* _What is required_:
Verbatim copy without pictures. Please print every entry as it stands.

[Excerpts from a dataset]
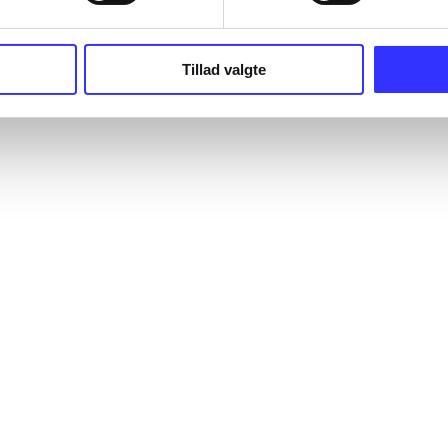
Tillad valgte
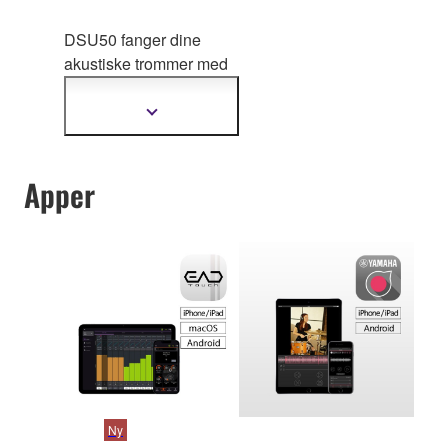
DSU50 fanger dine
akustiske trommer med
naturlig dybde og
klarhet, og låser opp
Vis
mer
rikere uttrykk for hver
informasjon
fremføring.
Apper
Ny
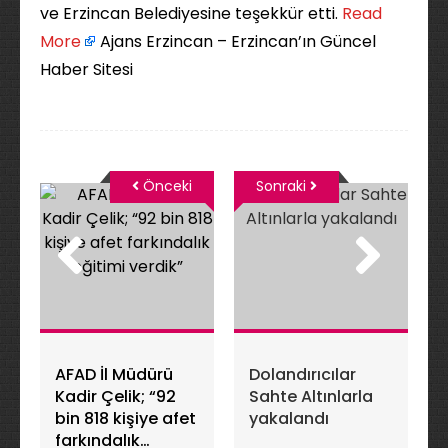
ve Erzincan Belediyesine teşekkür etti. ​
Read
More
Ajans Erzincan – Erzincan’ın Güncel
Haber Sitesi
Önceki
Sonraki
AFAD İl Müdürü
Dolandırıcılar
Kadir Çelik; “92
Sahte Altınlarla
bin 818 kişiye afet
yakalandı
farkındalık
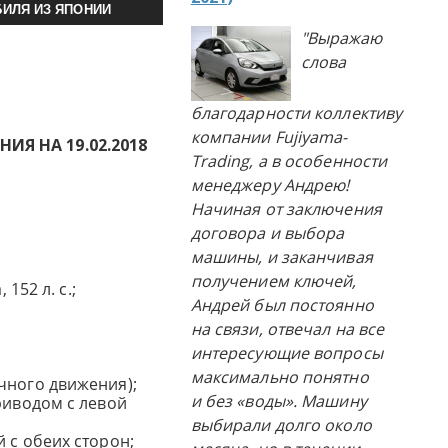
ИЛЯ ИЗ ЯПОНИИ
"Выражаю
слова
благодарности коллективу
компании Fujiyama-
Я НА 19.02.2018
Trading, а в особенности
менеджеру Андрею!
Начиная от заключения
договора и выбора
машины, и заканчивая
получением ключей,
 152 л. с.;
Андрей был постоянно
на связи, отвечал на все
интересующие вопросы
максимально понятно
чного движения);
и без «воды». Машину
риводом с левой
выбирали долго около
 с обеих сторон;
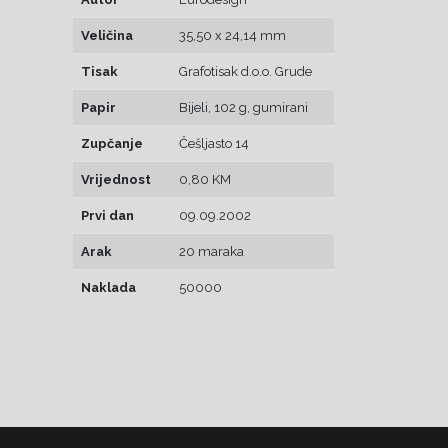
Veličina
35,50 x 24,14 mm
Tisak
Grafotisak d.o.o. Grude
Papir
Bijeli, 102 g, gumirani
Zupčanje
Češljasto 14
Vrijednost
0,80 KM
Prvi dan
09.09.2002
Arak
20 maraka
Naklada
50000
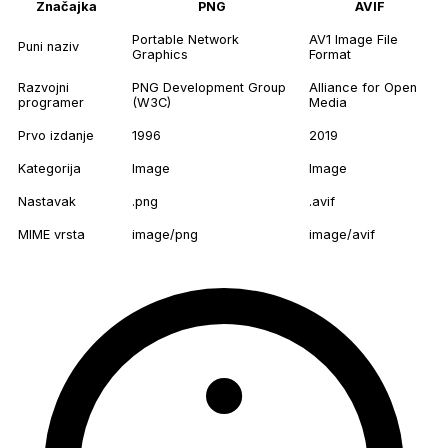
Značajka
PNG
AVIF
Portable Network
AV1 Image File
Puni naziv
Graphics
Format
Razvojni
PNG Development Group
Alliance for Open
programer
(W3C)
Media
Prvo izdanje
1996
2019
Kategorija
Image
Image
Nastavak
.png
.avif
MIME vrsta
image/png
image/avif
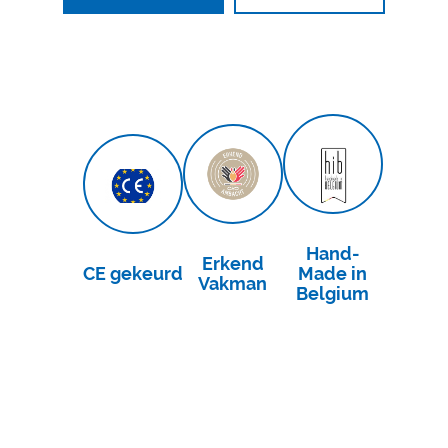
Hand-
Erkend
CE gekeurd
Made in
Vakman
Belgium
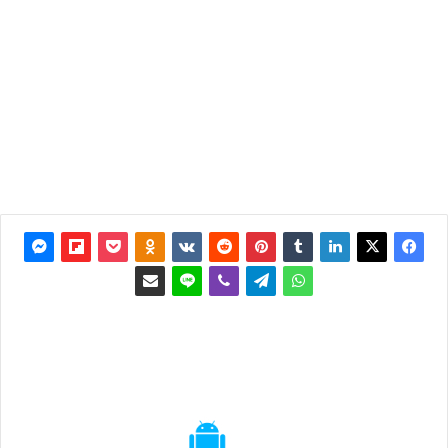
آخر
تحديث:
23 فبراير
2025
0
3٬383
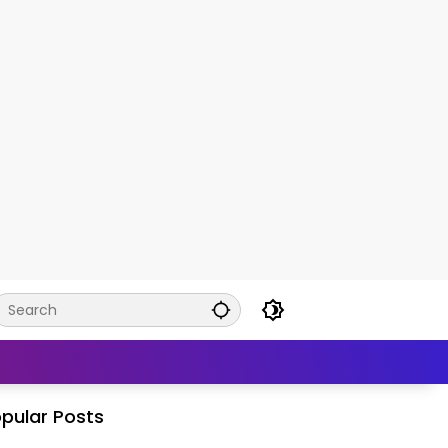
pular Posts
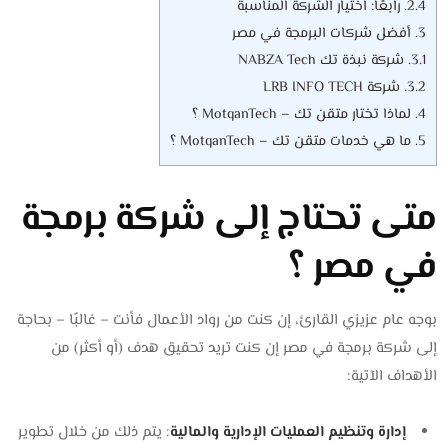
2.4.
رابعًا: اختيار الشركة المناسبة
3.
أفضل شركات البرمجة في مصر
3.1.
شركة نبذة تك NABZA Tech
3.2.
شركة LRB INFO TECH
4.
لماذا تختار متقن تك – MotqanTech ؟
5.
ما هي خدمات متقن تك – MotqanTech ؟
متى تحتاج إلى شركة برمجة
في مصر ؟
بوجه عام عزيزي القارئ، إن كنت من رواد الأعمال فأنت – غالبًا – بحاجة
إلى شركة برمجة في مصر إن كنت تريد تحقيق هدف (أو أكثر) من
الأهداف الآتية:
إدارة وتنظيم العمليات الإدارية والمالية
: يتم ذلك من خلال تطوير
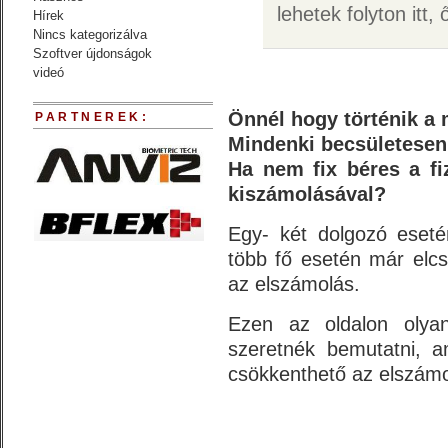
lehetek folyton itt
Hírek
Nincs kategorizálva
Szoftver újdonságok
videó
.
Önnél hogy történik a
PARTNEREK:
Mindenki becsületesen í
Ha nem fix béres a fi
kiszámolásával?
Egy- két dolgozó eset
több fő esetén már elcs
az elszámolás.
Ezen az oldalon olyan
szeretnék bemutatni, a
csökkenthető az elszámol
.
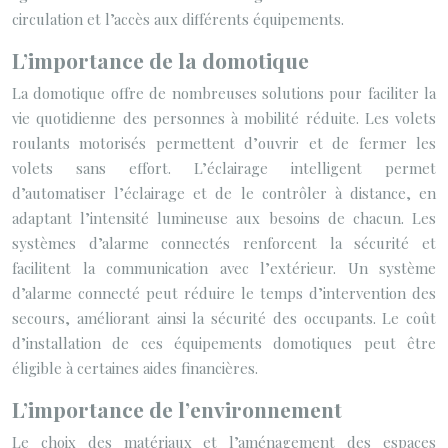
circulation et l’accès aux différents équipements.
L’importance de la domotique
La domotique offre de nombreuses solutions pour faciliter la
vie quotidienne des personnes à mobilité réduite. Les volets
roulants motorisés permettent d’ouvrir et de fermer les
volets sans effort. L’éclairage intelligent permet
d’automatiser l’éclairage et de le contrôler à distance, en
adaptant l’intensité lumineuse aux besoins de chacun. Les
systèmes d’alarme connectés renforcent la sécurité et
facilitent la communication avec l’extérieur. Un système
d’alarme connecté peut réduire le temps d’intervention des
secours, améliorant ainsi la sécurité des occupants. Le coût
d’installation de ces équipements domotiques peut être
éligible à certaines aides financières.
L’importance de l’environnement
Le choix des matériaux et l’aménagement des espaces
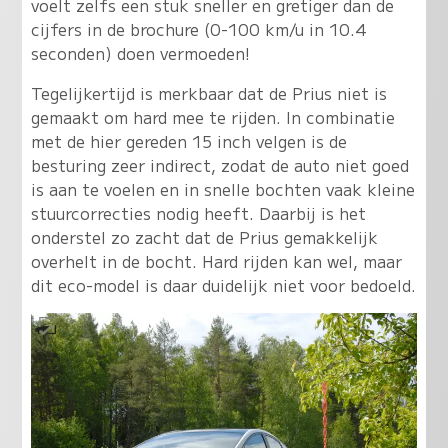
voelt zelfs een stuk sneller en gretiger dan de
cijfers in de brochure (0-100 km/u in 10.4
seconden) doen vermoeden!
Tegelijkertijd is merkbaar dat de Prius niet is
gemaakt om hard mee te rijden. In combinatie
met de hier gereden 15 inch velgen is de
besturing zeer indirect, zodat de auto niet goed
is aan te voelen en in snelle bochten vaak kleine
stuurcorrecties nodig heeft. Daarbij is het
onderstel zo zacht dat de Prius gemakkelijk
overhelt in de bocht. Hard rijden kan wel, maar
dit eco-model is daar duidelijk niet voor bedoeld.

* _Written response_:
Tillad valgte
DSU50 fanger dine
akustiske trommer med
naturlig dybde og
klarhet, og låser opp
Vis
mer
rikere uttrykk for hver
informasjon
fremføring.
Apper
Ny
ve Erzincan Belediyesine teşekkür etti. ​
Read
More
Ajans Erzincan – Erzincan’ın Güncel
Haber Sitesi
Önceki
Sonraki
AFAD İl Müdürü
Dolandırıcılar
Kadir Çelik; “92
Sahte Altınlarla
bin 818 kişiye afet
yakalandı
farkındalık
ИЛЯ ИЗ ЯПОНИИ
"Выражаю
слова
благодарности коллективу
компании Fujiyama-
Я НА 19.02.2018
Trading, а в особенности
менеджеру Андрею!
Начиная от заключения
договора и выбора
машины, и заканчивая
получением ключей,
 152 л. с.;
Андрей был постоянно
на связи, отвечал на все
интересующие вопросы
максимально понятно
чного движения);
и без «воды». Машину
риводом с левой
выбирали долго около
 с обеих сторон;
Veličina
35,50 x 24,14 mm
Tisak
Grafotisak d.o.o. Grude
Papir
Bijeli, 102 g, gumirani
Zupčanje
Češljasto 14
Vrijednost
0,80 KM
Prvi dan
09.09.2002
Arak
20 maraka
Naklada
50000
Značajka
PNG
AVIF
Portable Network
AV1 Image File
Puni naziv
Graphics
Format
Razvojni
PNG Development Group
Alliance for Open
programer
(W3C)
Media
Prvo izdanje
1996
2019
Kategorija
Image
Image
Nastavak
.png
.avif
MIME vrsta
image/png
image/avif
Hand-
Erkend
CE gekeurd
Made in
Vakman
Belgium
آخر
تحديث:
23 فبراير
2025
0
3٬383
pular Posts
2.4.
رابعًا: اختيار الشركة المناسبة
3.
أفضل شركات البرمجة في مصر
3.1.
شركة نبذة تك NABZA Tech
3.2.
شركة LRB INFO TECH
4.
لماذا تختار متقن تك – MotqanTech ؟
5.
ما هي خدمات متقن تك – MotqanTech ؟
متى تحتاج إلى شركة برمجة
في مصر ؟
بوجه عام عزيزي القارئ، إن كنت من رواد الأعمال فأنت – غالبًا – بحاجة
إلى شركة برمجة في مصر إن كنت تريد تحقيق هدف (أو أكثر) من
الأهداف الآتية:
إدارة وتنظيم العمليات الإدارية والمالية
: يتم ذلك من خلال تطوير
lehetek folyton itt
Hírek
Nincs kategorizálva
Szoftver újdonságok
videó
.
Önnél hogy történik a
PARTNEREK:
Mindenki becsületesen í
Ha nem fix béres a fi
kiszámolásával?
Egy- két dolgozó eset
több fő esetén már elcs
az elszámolás.
Ezen az oldalon olyan
szeretnék bemutatni, a
csökkenthető az elszámol
.
circulation et l’accès aux différents équipements.
L’importance de la domotique
La domotique offre de nombreuses solutions pour faciliter la
vie quotidienne des personnes à mobilité réduite. Les volets
roulants motorisés permettent d’ouvrir et de fermer les
volets sans effort. L’éclairage intelligent permet
d’automatiser l’éclairage et de le contrôler à distance, en
adaptant l’intensité lumineuse aux besoins de chacun. Les
systèmes d’alarme connectés renforcent la sécurité et
facilitent la communication avec l’extérieur. Un système
d’alarme connecté peut réduire le temps d’intervention des
secours, améliorant ainsi la sécurité des occupants. Le coût
d’installation de ces équipements domotiques peut être
éligible à certaines aides financières.
L’importance de l’environnement
Le choix des matériaux et l’aménagement des espaces
voelt zelfs een stuk sneller en gretiger dan de
cijfers in de brochure (0-100 km/u in 10.4
seconden) doen vermoeden!
Tegelijkertijd is merkbaar dat de Prius niet is
gemaakt om hard mee te rijden. In combinatie
met de hier gereden 15 inch velgen is de
besturing zeer indirect, zodat de auto niet goed
is aan te voelen en in snelle bochten vaak kleine
stuurcorrecties nodig heeft. Daarbij is het
onderstel zo zacht dat de Prius gemakkelijk
overhelt in de bocht. Hard rijden kan wel, maar
dit eco-model is daar duidelijk niet voor bedoeld.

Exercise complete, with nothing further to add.